Never realized concepts implied you can have multiple default constructors, that's hilarious. This is still a useful feature though. People complain a lot about C++ corner cases, but this is one you would probably never hit in real code, and `requires` clauses does a lot to clarify type requirements and provide better error messages (instead of getting a ten page template stack trace ending in some extremely cryptic type requirement for some nested class, you just get a short error message at the require site, explaining why a certain type isn't valid).

> The rule is: A type T is trivially fooable if and only if its foo operation is (known to the compiler to be) equivalent to the same foo operation on T’s object representation (i.e., an array of unsigned char).

Probably not if there's any padding in the structure.
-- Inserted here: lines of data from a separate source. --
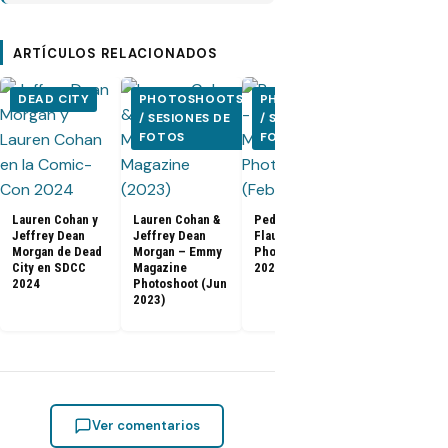
ARTÍCULOS RELACIONADOS
DEAD CITY
PHOTOSHOOTS
PHOTOSHOOTS
PHOTOSH
/ SESIONES DE
/ SESIONES DE
/ SESIONE
FOTOS
FOTOS
FOTOS
Lauren Cohan y
Lauren Cohan &
Pedro Pascal –
Jeffrey Dean
Jeffrey Dean
Flaunt Magazine
[FOTOS] Gam
Morgan de Dead
Morgan – Emmy
Photoshoot (Feb
Thrones: El f
City en SDCC
Magazine
2023)
de la serie e
2024
Photoshoot (Jun
especial de
2023)
(2019)
Ver comentarios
Decently unlikely that T has a defined object representation at all though maybe that's changed in newer standards.

Author here. :) I'm not saying that T's object representation needs to be known to the programmer, or portable, or unique, or anything concrete like that. This is about a relationship between the foo operation on T itself and the foo operation on T's object representation.

For example, we say that T is trivially copy-constructible iff T's copy constructor is defined such that making a copy of a T object is tantamount to making a copy of T's object representation (i.e., a memcpy). Given these two functions...

  struct ObjRep { alignas(T) char data_[sizeof(T)]; };
  void copy_value(T *s, T *d) { ::new (d) T(*s); }
  void copy_repr(ObjRep *s, ObjRep *d) { ::new (d) ObjRep(*s); }

...if T is trivially copy-constructible, then these functions can (and in practice will) generate exactly the same code.

Certain types are guaranteed by the Standard to be trivially fooable for certain foos (e.g. `int` is guaranteed to be trivially copyable, and so is `std::string_view` since C++23). Vice versa, it's often physically obvious when a type can't be trivially fooable; e.g. `std::string_view` can't possibly be trivially equality comparable. For most types, the Standard makes no guarantee, so different vendors may do different things... but each individual vendor must do some thing! And for most of these foos, we can just query a type-trait to find out what the compiler has done in the case of any given T.

Here's a godbolt where you can just fill in some data members and user-provided special member functions for `T`, and see the codegen for yourself. https://godbolt.org/z/97d3o3vbW

You mentioned padding bytes. Padding prevents trivial comparability, but does not affect any other trivial fooability that I can think of off the top of my head.

I didn’t know what this was. Just thought “that’s such a C++ title”.

I love how trivial things become complicated in C++, to the point that the very definition of trivial is hard to grok!